Upon analysis, all danuglipron groups were found to have statistically significant dose-responsive declines from baseline in HbA1c at week 16 compared with placebo. At Week 16, data showed the least-squares mean difference in HbA1c was -1.16% (90% CI, -1.47% to -0.86%) for the 120-mg twice daily group. A greater proportion of those receiving danuglipron compared with placebo was able to achieve the glycemic target of HbA1c <7%, with the proportion of patients generally increasing with higher danuglipron doses.
Moreover, the analysis found FPG was statistically significantly reduced at Week 16 with all danuglipron doses compared with placebo. Data showed a least-squares mean difference of -14.12 mg/dL (90% CI, -25.77 to -2.47 mg/dL) in the 2.5-mg twice daily group to -33.24 mg/dL (90% CI, -45.63 to -20.84 mg/dL) in the 120-mg twice daily group. Investigators noted reductions in HbA1c and FPG were evident for all danuglipron groups as early as week 2 and continued through week 16, with some exceptions for the lowest-dose group.

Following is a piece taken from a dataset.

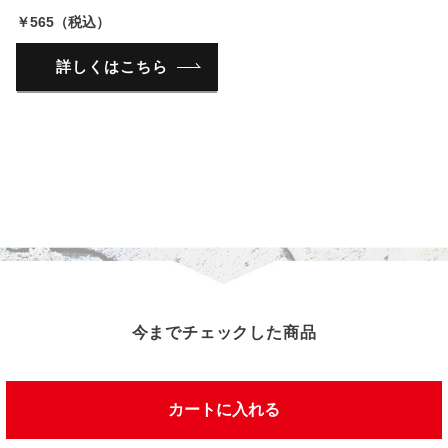
￥565（税込）
詳しくはこちら
今までチェックした商品
カートに入れる
この商品を見た人は、こんな商品を見ています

Additionally, body weight was statistically reduced at week 16 compared with placebo in the 80-mg twice daily group (least-squares mean difference, -2.04 kg; 90% CI, -3.01 kg to -1.07 kg) and 120-mg twice daily group (least-squares mean difference, -4.17 kg; 90% CI, -5.15 kg to -3.18 kg). Differences were not statistically significant at lower danuglipron dose levels, but the pattern was generally evident at earlier time points.
“The weight loss seen with the higher doses of danuglipron in this study is supported by the phase 1 pharmacodynamic data for danuglipron, and the weight loss with danuglipron in the current study is of a similar magnitude to that observed in the phase 2 data for oral semaglutide and the injectable GLP-1R agonists during similar durations of dosing,” investigators wrote.
Regarding safety, 224 (55%) participants experienced a total of 538 treatment-emergent adverse events (TEAEs), with most being mild in nature (68%). As expected with the GLP-1R agonist class, the analysis showed the most reported TEAEs were gastrointestinal in nature, including nausea (7%-33% across danuglipron groups; 3% for placebo), diarrhea (4%-18%; 3% for placebo), and vomiting (0%-25%; 0% for placebo).
“In comparison with semaglutide phase 2 data, the range of proportion of participants experiencing gastrointestinal TEAEs with danuglipron was relatively similar,” investigators wrote. “Consistent with the mechanism of action, the rates of hypoglycemia was low in the current study, and there were no episodes of severe hypoglycemia.”